Maldición, no pretendía decirlo en voz alta.

—¿Qué?

—Bueno, nunca se sabe con la gente… nunca se sabe lo que está pensando. Incluso antes de que supiera que era rico, yo… Había una chica llamada Trista, y yo pensaba que ella… pensaba que nosotros…

Karen alzó sus cejas artificiales, pero no dijo nada. Quedó claro que yo podía continuar, o no, según deseara.

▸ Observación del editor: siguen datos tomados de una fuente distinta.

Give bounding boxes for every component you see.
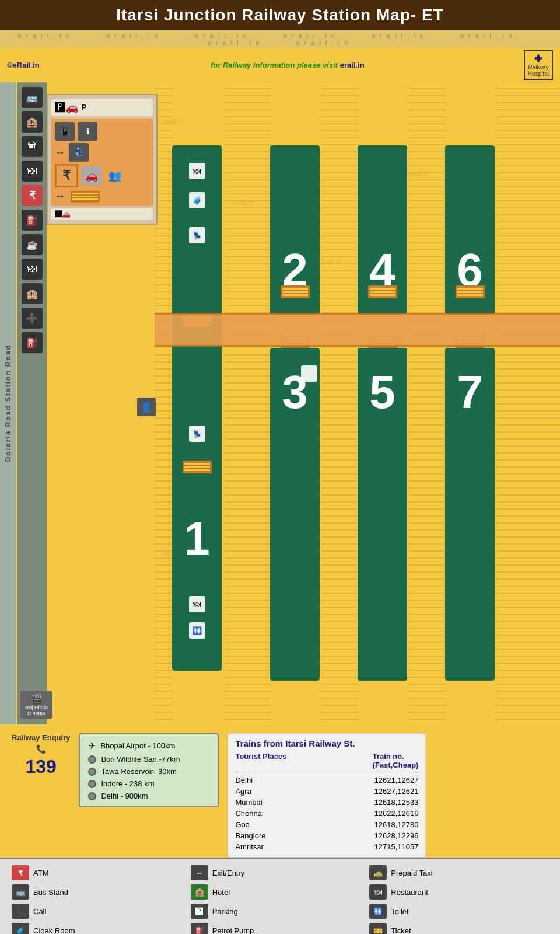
circle-icon-1 xyxy=(88,755,96,764)
legend-petrol-icon: ⛽ xyxy=(191,923,208,934)
trains-title: Trains from Itarsi Railway St. xyxy=(235,738,418,748)
trains-num-chennai: 12622,12616 xyxy=(374,809,419,818)
trains-col2-header: Train no.(Fast,Cheap) xyxy=(373,752,419,769)
trains-num-mumbai: 12618,12533 xyxy=(374,798,419,807)
parking-car-icon: 🅿🚗 xyxy=(55,101,78,114)
parking-row: 🅿🚗 P xyxy=(51,99,153,116)
trains-place-banglore: Banglore xyxy=(235,831,265,840)
dist-text-1: Bhopal Airpot - 100km xyxy=(100,741,175,750)
arrows-icon: ↔ xyxy=(55,147,65,159)
legend-cloakroom: 🧳 Cloak Room xyxy=(12,923,191,934)
cinema-box: 🎬 Raj Rituja Cinema xyxy=(20,691,52,719)
dist-row-4: Indore - 238 km xyxy=(88,779,209,788)
legend-rest-icon: 🍽 xyxy=(369,884,387,900)
legend-petrol-label: Petrol Pump xyxy=(212,926,254,935)
legend-call: 📞 Call xyxy=(12,904,191,919)
track-stripe-4 xyxy=(496,82,560,724)
circle-icon-4 xyxy=(88,792,96,800)
stairs-p2 xyxy=(281,285,310,298)
info-ticket-row: 📱 ℹ xyxy=(55,122,149,141)
parking-label: P xyxy=(82,103,86,111)
dist-row-5: Delhi - 900km xyxy=(88,792,209,800)
orange-section-top: 📱 ℹ ↔ 💺 ₹ 🚗 👥 ↔ xyxy=(51,119,153,206)
dist-text-4: Indore - 238 km xyxy=(101,779,154,788)
legend-call-icon: 📞 xyxy=(12,904,29,919)
rupee-car-row: ₹ 🚗 👥 xyxy=(55,164,149,187)
legend-taxi-label: Prepaid Taxi xyxy=(391,869,432,877)
track-stripe-2 xyxy=(321,82,359,724)
seating-icon: 💺 xyxy=(69,143,89,162)
circle-icon-2 xyxy=(88,768,96,776)
trains-place-goa: Goa xyxy=(235,820,250,829)
stairs-p6 xyxy=(456,285,485,298)
legend-taxi-icon: 🚕 xyxy=(369,865,387,880)
legend-hotel-label: Hotel xyxy=(212,888,230,897)
arrow-row-bottom: ↔ xyxy=(55,190,149,203)
legend-rest-label: Restaurant xyxy=(391,888,428,897)
bus-icon: 🚌 xyxy=(22,87,43,108)
hotel-icon-2: 🏨 xyxy=(22,283,43,304)
legend-exit: ↔ Exit/Entry xyxy=(191,865,370,880)
watermark-bar: erail.in erail.in erail.in erail.in erai… xyxy=(0,30,560,48)
rupee-box: ₹ xyxy=(55,164,78,187)
food-icon-1: 🍽 xyxy=(22,161,43,182)
trains-box: Trains from Itarsi Railway St. Tourist P… xyxy=(228,733,426,858)
parking-icon-bottom: 🅿🚗 xyxy=(55,210,71,218)
bottom-parking: 🅿🚗 xyxy=(51,208,153,220)
info-icon: ℹ xyxy=(78,122,97,141)
trains-place-mumbai: Mumbai xyxy=(235,798,262,807)
platform-5-number: 5 xyxy=(369,365,396,419)
trains-col1-header: Tourist Places xyxy=(235,752,286,769)
legend-parking-icon: 🅿 xyxy=(191,904,208,919)
enquiry-number: 139 xyxy=(12,756,70,778)
trains-row-banglore: Banglore 12628,12296 xyxy=(235,830,418,841)
people-icon: 👥 xyxy=(105,164,125,187)
car-icon: 🚗 xyxy=(82,166,102,185)
legend-atm: ₹ ATM xyxy=(12,865,191,880)
platform-6: 6 xyxy=(445,145,495,315)
coffee-icon: ☕ xyxy=(22,234,43,255)
platform-1-food-icon2: 🍽 xyxy=(189,596,205,612)
legend-col-3: 🚕 Prepaid Taxi 🍽 Restaurant 🚻 Toilet 🎫 T… xyxy=(369,865,548,934)
platform-3: 3 xyxy=(270,348,320,681)
station-building: 🅿🚗 P 📱 ℹ ↔ 💺 ₹ 🚗 👥 ↔ xyxy=(47,94,158,225)
double-arrow-icon: ↔ xyxy=(55,190,65,203)
legend-col-1: ₹ ATM 🚌 Bus Stand 📞 Call 🧳 Cloak Room ☕ … xyxy=(12,865,191,934)
cinema-label: Raj Rituja Cinema xyxy=(25,705,48,716)
info-bar: ©eRail.in for Railway information please… xyxy=(0,48,560,82)
trains-row-amritsar: Amritsar 12715,11057 xyxy=(235,841,418,852)
legend-ticket-label: Ticket xyxy=(391,926,411,935)
trains-place-chennai: Chennai xyxy=(235,809,263,818)
dist-text-2: Bori Wildlife San.-77km xyxy=(101,755,180,764)
trains-num-delhi: 12621,12627 xyxy=(374,776,419,785)
map-area: erail.in erail.in erail.in erail.in erai… xyxy=(0,82,560,724)
mobile-icon: 📱 xyxy=(55,122,75,141)
medical-icon: ➕ xyxy=(22,308,43,329)
legend-cloak-icon: 🧳 xyxy=(12,923,29,934)
legend-restaurant: 🍽 Restaurant xyxy=(369,884,548,900)
petrol-icon-1: ⛽ xyxy=(22,210,43,231)
dist-row-2: Bori Wildlife San.-77km xyxy=(88,755,209,764)
distances-box: ✈ Bhopal Airpot - 100km Bori Wildlife Sa… xyxy=(79,733,219,807)
legend: ₹ ATM 🚌 Bus Stand 📞 Call 🧳 Cloak Room ☕ … xyxy=(0,858,560,934)
trains-header: Tourist Places Train no.(Fast,Cheap) xyxy=(235,752,418,772)
platform-1-number: 1 xyxy=(184,512,210,566)
platform-1-luggage-icon: 🧳 xyxy=(189,192,205,208)
legend-atm-label: ATM xyxy=(33,869,48,877)
cinema-icon: 🎬 xyxy=(23,693,50,705)
plane-icon: ✈ xyxy=(88,740,96,751)
trains-num-amritsar: 12715,11057 xyxy=(374,842,419,851)
hospital-label: RailwayHospital xyxy=(528,64,549,77)
platform-7-number: 7 xyxy=(457,365,483,419)
platform-4: 4 xyxy=(358,145,407,315)
platform-3-stairs-icon xyxy=(301,365,317,382)
trains-row-agra: Agra 12627,12621 xyxy=(235,786,418,797)
hospital-plus-icon: ✚ xyxy=(534,53,542,64)
platform-5: 5 xyxy=(358,348,407,681)
dist-row-3: Tawa Reservoir- 30km xyxy=(88,767,209,776)
trains-row-mumbai: Mumbai 12618,12533 xyxy=(235,797,418,808)
trains-row-goa: Goa 12618,12780 xyxy=(235,819,418,830)
legend-ticket-icon: 🎫 xyxy=(369,923,387,934)
temple-icon: 🏛 xyxy=(22,136,43,157)
page-title: Itarsi Junction Railway Station Map- ET xyxy=(0,0,560,30)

Y, para mi gran sorpresa, lo deseé.

—Parecía que yo le gustaba de verdad. Y estaba completamente enamorado de ella. Fue cuando tenía, no sé, dieciséis años. Pero cuando le pedí que saliera conmigo se echó a reír. Se me rió en la cara.

La mano de Karen tocó un instante mi antebrazo.

—Pobrecillo —dijo—. ¿Está casado?

—No.

—¿Lo ha estado alguna vez?

—No.

—¿Nunca encontró a la persona adecuada?

—Yo, humm, no es exactamente así.

—¿No?

Una vez más, para mi sorpresa, continué.

—Quiero decir, hubo… hay, una mujer. Rebecca Chong. Pero, ya sabe, con mi estado, yo…

Karen asintió, comprensiva. Pero entonces supongo que decidió aligerar el tono.

—De todas formas —dijo—, no hay que esperar necesariamente a la persona adecuada para tirar adelante. Si yo lo hubiera hecho, me habría perdido a mis primeros tres maridos.

No estoy seguro de que mis cejas artificiales no se alzaran involuntariamente por la sorpresa; desde luego, si hubiera estado en mi antiguo cuerpo, las naturales lo habrían hecho.

—¿Cuántas veces se ha casado?

—Cuatro. Mi difunto esposo, Ryan, falleció hace dos años.

—Lo siento.

Su voz se tiñó de tristeza.

—Yo también.

—¿Tiene hijos?

—Humm… —Hizo una pausa—. Sólo uno. —Otra pausa—. Sólo uno vivo.

—Lo siento muchísimo.

Ella asintió, aceptando mis condolencias.

—Supongo que no tiene usted hijos.

Negué con la cabeza e indiqué mi cuerpo artificial.

—No, y supongo que nunca los tendré.

Karen sonrió.

—Estoy segura de que habría sido un buen padre.

—Nosotros nunca…

¡Malditos cuerpos nuevos! Había tenido el obvio pensamiento autocompasivo, pero no pretendía expresarlo en voz alta. Como antes, no conseguí abortarlo hasta que ya había pronunciado un par de palabras.

—Gracias —dije—. Gracias.

Un par de empleados de Inmortex entraron en el vestíbulo: una mujer blanca y un hombre asiático. Parecieron sorprenderse de encontrarnos allí.

—No les molestamos —dijo Karen mientras se levantaba—. Ya nos marchábamos.

Tendió una mano para ayudarme a levantarme. La acepté sin pensar y me puse de pie en cuestión de segundos. Karen me aupó sin esfuerzo.

—Ha sido un día muy largo —me dijo—. Estoy segura de que querrá volver a su habitación. —Hizo una pausa, como si de pronto se hubiera dado cuenta de que, naturalmente, yo no podía cansarme, y entonces añadió—: Ya sabe, para cambiarse ese batín y todo eso.

Ahí estaba: la ruta de escape que yo había estado buscando antes, la forma amable de huir que me negaban la falta de necesidad de sueño o alimento. Pero ya no la quería.

—Lo cierto es que me gustaría seguir practicando —dije, mirándola—. Si, ah, está usted dispuesta a ayudarme.

Karen sonrió de oreja a oreja, con una sonrisa tan ancha que sin duda se habría lastimado si su cara hubiera sido de carne.

—Me encantaría —dijo.

—Magnífico —respondí, mientras salíamos del vestíbulo—. Así tendremos ocasión de charlar un poco más.